In the letter, the signatories including Right to Food Campaign, a non-profit working for food rights, and the Alliance for Sustainable and Holistic Agriculture, an informal network working to strengthen food diversity and nutrition, pointed out that the mandatory fortification is detrimental to health and “it would bring socio-economic impacts such as market shifts in favor of large corporations, loss of livelihoods for small and informal players, monocultures in diets and reliance on packaged foods.”
Experts also pointed out that in undernourished populations such as India’s, the key problem is protein inadequacy as a result of monotonous cereal-based diets along with low consumption of vegetables and animal source foods such as meat, poultry, eggs, and fish. The fortification can lead to toxicity, including gut inflammation, they say.
“Evidence supporting fortification is inconclusive and certainly not adequate before major national policies are rolled out,” Veena Shatrugna, former Deputy Director of National Institute of Nutrition, was quoted as saying in the press statement.
In response to an earlier letter sent by civil society groups to FSSAI last year in November, the FSSAI said it sees fortification only as a complementary strategy to diverse diets.

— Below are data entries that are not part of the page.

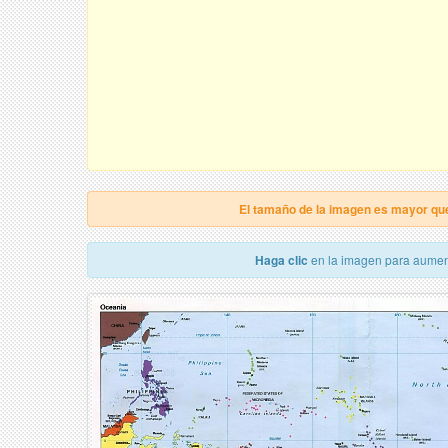
El tamaño de la imagen es mayor qu
Haga clic
en la imagen para aumen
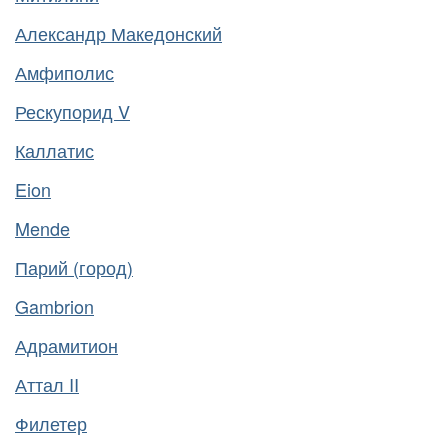
Александр Македонский
Амфиполис
Рескупорид V
Каллатис
Eion
Mende
Парий (город)
Gambrion
Адрамитион
Аттал II
Филетер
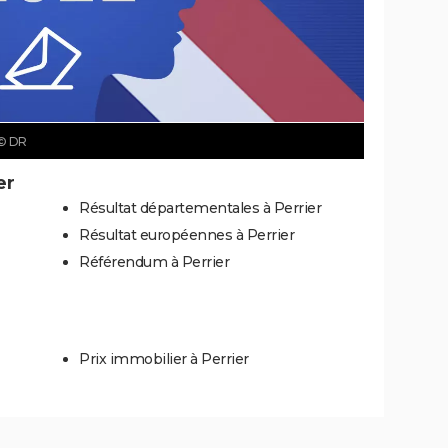
© DR
er
Résultat départementales à Perrier
Résultat européennes à Perrier
Référendum à Perrier
Prix immobilier à Perrier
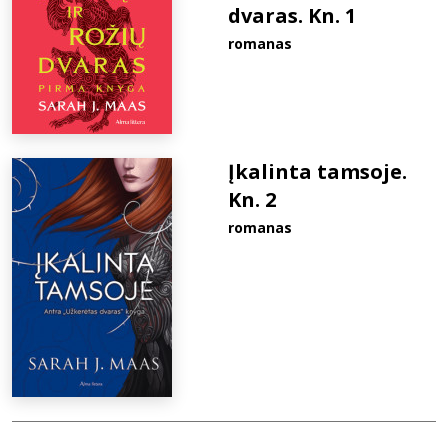
dvaras. Kn. 1
romanas
Įkalinta tamsoje.
Kn. 2
romanas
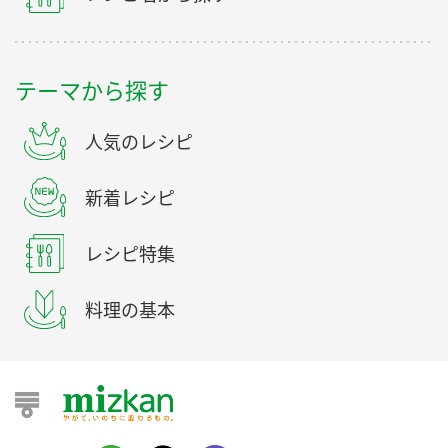
テーマから探す
人気のレシピ
新着レシピ
レシピ特集
料理の基本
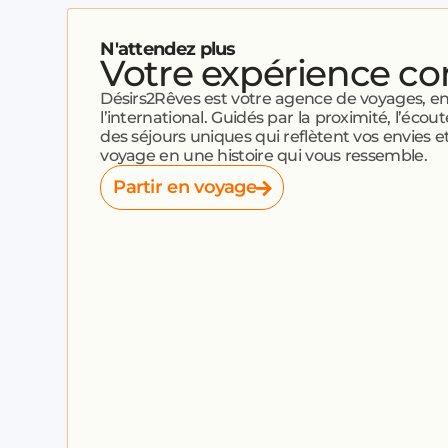
N'attendez plus
Votre expérience c
Désirs2Rêves est votre agence de voyages, 
l’international. Guidés par la proximité, l’écout
des séjours uniques qui reflètent vos envies
voyage en une histoire qui vous ressemble.
Partir en voyage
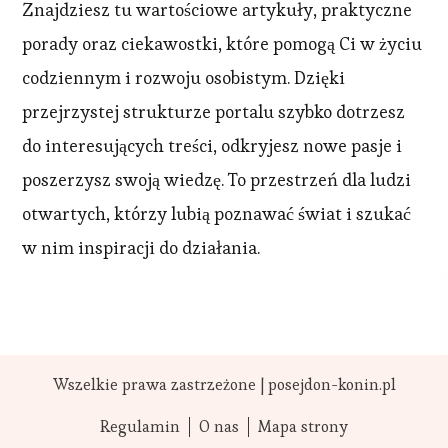
Znajdziesz tu wartościowe artykuły, praktyczne
porady oraz ciekawostki, które pomogą Ci w życiu
codziennym i rozwoju osobistym. Dzięki
przejrzystej strukturze portalu szybko dotrzesz
do interesujących treści, odkryjesz nowe pasje i
poszerzysz swoją wiedzę. To przestrzeń dla ludzi
otwartych, którzy lubią poznawać świat i szukać
w nim inspiracji do działania.
Wszelkie prawa zastrzeżone | posejdon-konin.pl
Regulamin
O nas
Mapa strony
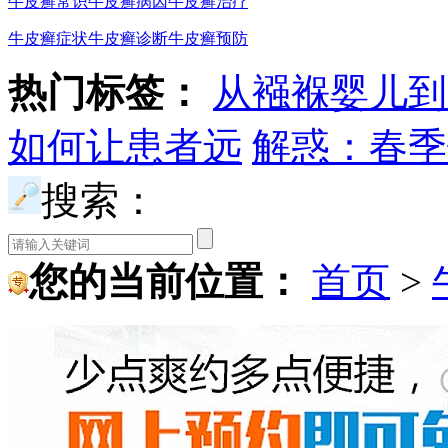
牛皮癣常识
牛皮癣病因
牛皮癣治疗
牛皮癣症状
牛皮癣诊断
牛皮癣预防
热门标签：
从襁褓婴儿到
如何让患者远
解惑：春季
搜索：
您的当前位置：
首页
>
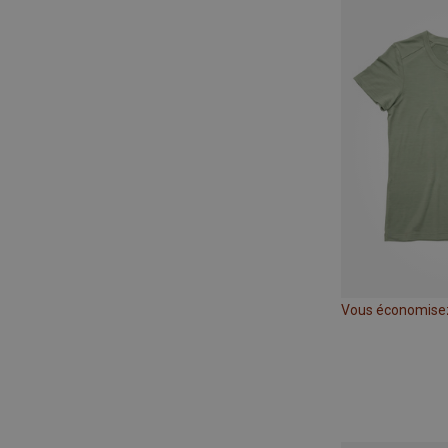
Vous économise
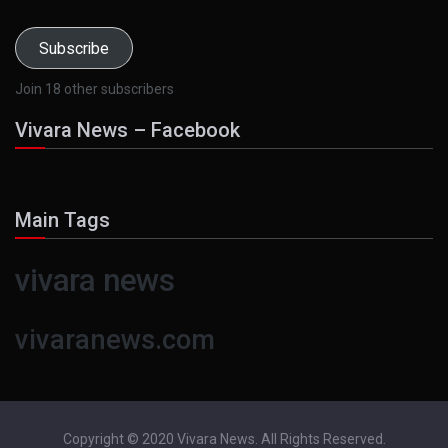
Address
Subscribe
Join 18 other subscribers
Vivara News – Facebook
Main Tags
vivara news
vivaranews.com
Copyright © 2020 Vivara News. All Rights Reserved.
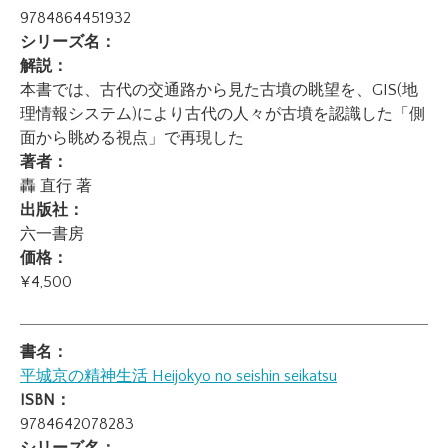
9784864451932
シリーズ名：
解説：
本書では、古代の交通路から見た古墳の眺望を、GIS(地
理情報システム)により古代の人々が古墳を認識した「側
面から眺める視点」で再現した
著者：
轟 直行 著
出版社：
六一書房
価格：
¥4,500
書名：
平城京の精神生活
Heijokyo no seishin seikatsu
ISBN：
9784642078283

The medical experts and nutritionists question the intentions of FSSAI as the latter has cited ‘industry-funded’ studies to ‘justify’ fortification on a national scale, ‘willfully’ ignoring conflict of interest since those very entities stand most to profit from such a policy.
“If FSSAI really saw fortification as a complementary strategy, then why is fortification mandatory while dietary diversity and other holistic approaches to malnutrition are optional,” asked the letter to FSSAI.
The letter also asserted ‘serious’ economic impacts on consumers and informal players like small rice millers, cold press oil mills, small farmers, and local enterprises who may not be able to make the heavy investments required.
The signatories called this move ‘a blanket approach’ to meet the complexity of malnutrition in our country. As per them, the simple and complete solution is to improve diets and food diversity such as inclusion of nutritious vegetables, millets, animal protein, dairy.
“… the Authority does not consider fortification to be exclusive of, or alternative to food diversity, but It doesn’t not seem like the FSSAI is promoting dietary diversification with the same energy or commitment as fortification,” reads the letter.
Moreover, projects like backyard poultry and livestock, home gardens could be ramped up to support local communities, farmers, households, and women’s collectives, for better nutrition, which are the best source of nutrition, even according to the FSSAI, the letter highlighted.
A new research paper, ‘Perspective: When the cure might become the malady: the layering of multiple interventions with mandatory micronutrient fortification of foods in India’, released on July 30, claims that the intervention of food fortification is ‘wasteful, ineffective and potentially harmful’ to human health.
The authors pointed out how fortification adds another intake layer of a chemical iron through fortified foods believing it may do good. This is in addition to the ongoing pharmacological iron supplementation as well as other voluntary iron fortifications, such as those of salt and manufactured food products. They also pointed out that this fortification policy ignores the role of a balanced and diverse diet for addressing the variety of nutritional problems.
The experts also warned that this policy is a ‘wasteful’ expenditure of more than Rs 2,600 crore (Rs 26 billion) annually on fortification of rice with iron in an attempt to reduce anaemia in India.